The decision came after a petition was presented to the board. The petition proposed an extension to the allowed usage period in order to provide more time for research and product development, according to an official talking points document from the Organic Trade Association.
As a result of the decision, tetracycline use will not be allowed in organic production after Oct. 21, 2014.
However, after the 9-6 vote failure of the petition, the board did pass a back-up recommendation requesting that the National Organic Program investigate their ability to allow the emergency use of tetracycline for fire blight between Oct. 21, 2014, and Oct. 21, 2017.
The results of this vote could have major implications for organic growers.

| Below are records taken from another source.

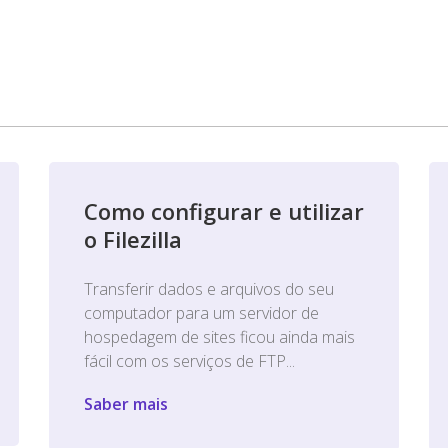
Como configurar e utilizar
o Filezilla
Transferir dados e arquivos do seu
computador para um servidor de
hospedagem de sites ficou ainda mais
fácil com os serviços de FTP...
Saber mais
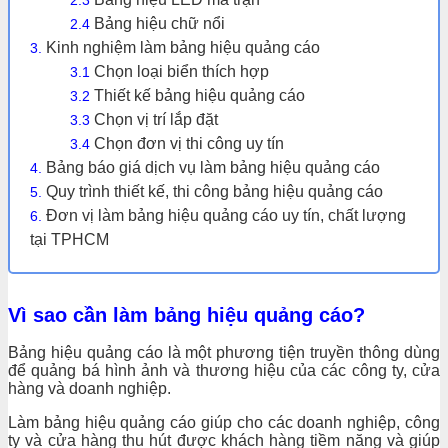
Bảng hiệu chữ nổi
Kinh nghiệm làm bảng hiệu quảng cáo
Chọn loại biển thích hợp
Thiết kế bảng hiệu quảng cáo
Chọn vị trí lắp đặt
Chọn đơn vị thi công uy tín
Bảng báo giá dịch vụ làm bảng hiệu quảng cáo
Quy trình thiết kế, thi công bảng hiệu quảng cáo
Đơn vị làm bảng hiệu quảng cáo uy tín, chất lượng
tại TPHCM
Vì sao cần làm bảng hiệu quảng cáo?
Bảng hiệu quảng cáo là một phương tiện truyền thông dùng
để quảng bá hình ảnh và thương hiệu của các công ty, cửa
hàng và doanh nghiệp.
Làm bảng hiệu quảng cáo giúp cho các doanh nghiệp, công
ty và cửa hàng thu hút được khách hàng tiềm năng và giúp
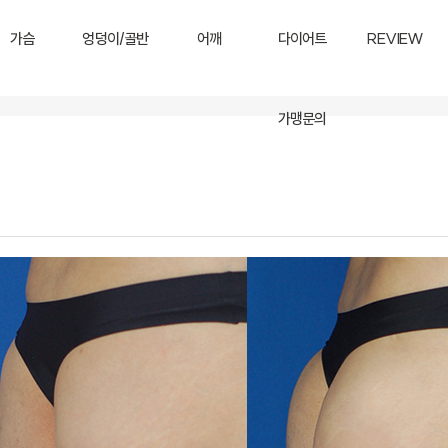
가슴
엉덩이/골반
어깨
다이어트
REVIEW
가맹문의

“This decision by NOSB to end the allowance of tetracycline before proven alternatives become available may force many organic growers to return to conventional farming because of the high potential to lose entire orchards to fire blight,” the organic association document stated.
Addie Pobst, imports and sustainability, organic integrity and food safety lead, Viva Tierra Organic Inc., Sedro-Woolley, Wash., agreed the decision could have negative effects on growers.
“This means there are only two growing seasons before that material is no longer allowed, and we’re not 100% sure what we’ll be using to replace it to control fire blight,” she said.
Pobst said the company, and the industry, may need to replace the antibiotic with more than one solution.
“It may not be just one system that works. It’s likely each growing region will develop its own protocol because what works in California will be different than what works in eastern Washington,” she said.
Despite research advances and potential substitutes, Pobst said she is a little disappointed in the decision.
“We’d hoped we’d have another two-year extension because this puts us in a little bit of a crunch,” she said.
Even though the new solutions have potential, they have a long way to go before they are ready for use.
“A lot of the new research shows promise, but they are unlikely to be fully registered and commercially available by that time,” Pobst said.
Once the new treatments are researched and designed, they still need time for testing and then to set up manufacturing and distribution.